Street almost always gets the job done. It’s how he goes about doing it that causes so many heads to shake and palms to sweat.

Take the first two games of the Cleveland series. Street was “100 percent” certain that Grady Sizemore’s drive in the opener was going to land in the right-field seats, only to watch it die on the warning track. One night later, Street allowed a triple to Cord Phelps but was able to strand him on third.

It has been a wild ride, all right, but not for Street. He accepts the ups and downs as part of his job description.

“They don’t seem wild to me,” he said. “To me, it’s baseball. It’s part of it. If I was sitting here 17-for-24, that would be a totally different story. My job has gotten done 22 out of 24 times. That’s how you have to look at it as a closer.”

Street broke out of the gate with 10 saves in April but struggled through May, a month in which he allowed a .359 batting average and five home runs in 11 appearances. He has been better in June — his eight saves are tied for the major-league lead — but he allowed a run in three out of four appearances before the Rockies left for their current road trip.
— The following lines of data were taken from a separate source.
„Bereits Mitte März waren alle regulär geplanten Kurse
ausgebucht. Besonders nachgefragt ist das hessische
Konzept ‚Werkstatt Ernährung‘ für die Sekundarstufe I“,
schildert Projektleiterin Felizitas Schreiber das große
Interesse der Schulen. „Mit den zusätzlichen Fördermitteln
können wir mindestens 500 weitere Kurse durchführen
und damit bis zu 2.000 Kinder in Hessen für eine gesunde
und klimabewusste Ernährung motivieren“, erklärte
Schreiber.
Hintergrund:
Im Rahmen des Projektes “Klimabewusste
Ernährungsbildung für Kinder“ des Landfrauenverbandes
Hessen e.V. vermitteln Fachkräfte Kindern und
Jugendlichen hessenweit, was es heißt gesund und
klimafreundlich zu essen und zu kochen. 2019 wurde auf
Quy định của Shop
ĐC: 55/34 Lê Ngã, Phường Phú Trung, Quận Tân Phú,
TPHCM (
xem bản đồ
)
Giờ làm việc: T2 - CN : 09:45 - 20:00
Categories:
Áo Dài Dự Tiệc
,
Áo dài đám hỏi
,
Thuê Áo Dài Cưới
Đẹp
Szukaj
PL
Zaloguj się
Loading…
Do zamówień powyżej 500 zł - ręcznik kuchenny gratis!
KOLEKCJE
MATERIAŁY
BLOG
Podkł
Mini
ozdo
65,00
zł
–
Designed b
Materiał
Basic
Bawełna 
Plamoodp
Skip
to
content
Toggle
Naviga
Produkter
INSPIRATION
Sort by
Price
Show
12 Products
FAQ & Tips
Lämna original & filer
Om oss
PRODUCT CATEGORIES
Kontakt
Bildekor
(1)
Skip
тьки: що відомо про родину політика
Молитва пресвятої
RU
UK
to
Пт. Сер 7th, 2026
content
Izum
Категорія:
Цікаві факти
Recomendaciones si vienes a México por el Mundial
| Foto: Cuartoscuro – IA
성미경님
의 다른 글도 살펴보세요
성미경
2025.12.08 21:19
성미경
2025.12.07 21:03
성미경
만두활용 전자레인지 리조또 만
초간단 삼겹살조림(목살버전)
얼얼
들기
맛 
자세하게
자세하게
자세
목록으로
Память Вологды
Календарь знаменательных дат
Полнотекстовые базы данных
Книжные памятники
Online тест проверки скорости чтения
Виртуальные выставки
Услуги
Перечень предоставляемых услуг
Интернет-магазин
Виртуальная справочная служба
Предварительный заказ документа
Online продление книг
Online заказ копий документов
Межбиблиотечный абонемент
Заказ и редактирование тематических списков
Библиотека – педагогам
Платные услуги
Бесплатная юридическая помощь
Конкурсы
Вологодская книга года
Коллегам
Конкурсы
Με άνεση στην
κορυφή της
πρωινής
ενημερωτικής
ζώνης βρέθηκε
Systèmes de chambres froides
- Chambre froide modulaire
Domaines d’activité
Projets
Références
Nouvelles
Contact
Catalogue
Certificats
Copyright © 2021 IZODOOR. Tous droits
“You’ve got to take the good with the bad and accept the responsibility,” Street said. “This game is very simple. It’s about winning and it’s about losing. My job is to preserve the win. I don’t care if I give up four runs, if we win I’m going to sleep that night happy.”

Footnotes. Root Rockies analyst George Frazier, who once called the Yankees’ bullpen home, will participate in Sunday’s old-timers festivities at Yankee Stadium. . . . Charlie Blackmon had made 14 consecutive starts before sitting out Wednesday’s game. “A well-deserved day off,” Rockies manager Jim Tracy said. “Just to give him a chance to step back, relax and catch his breath.” . . . Chris Iannetta also was out of the lineup with the heat having arrived and the Rockies playing day games at Yankee Stadium on Saturday and Sunday, and another at Wrigley Field on Monday.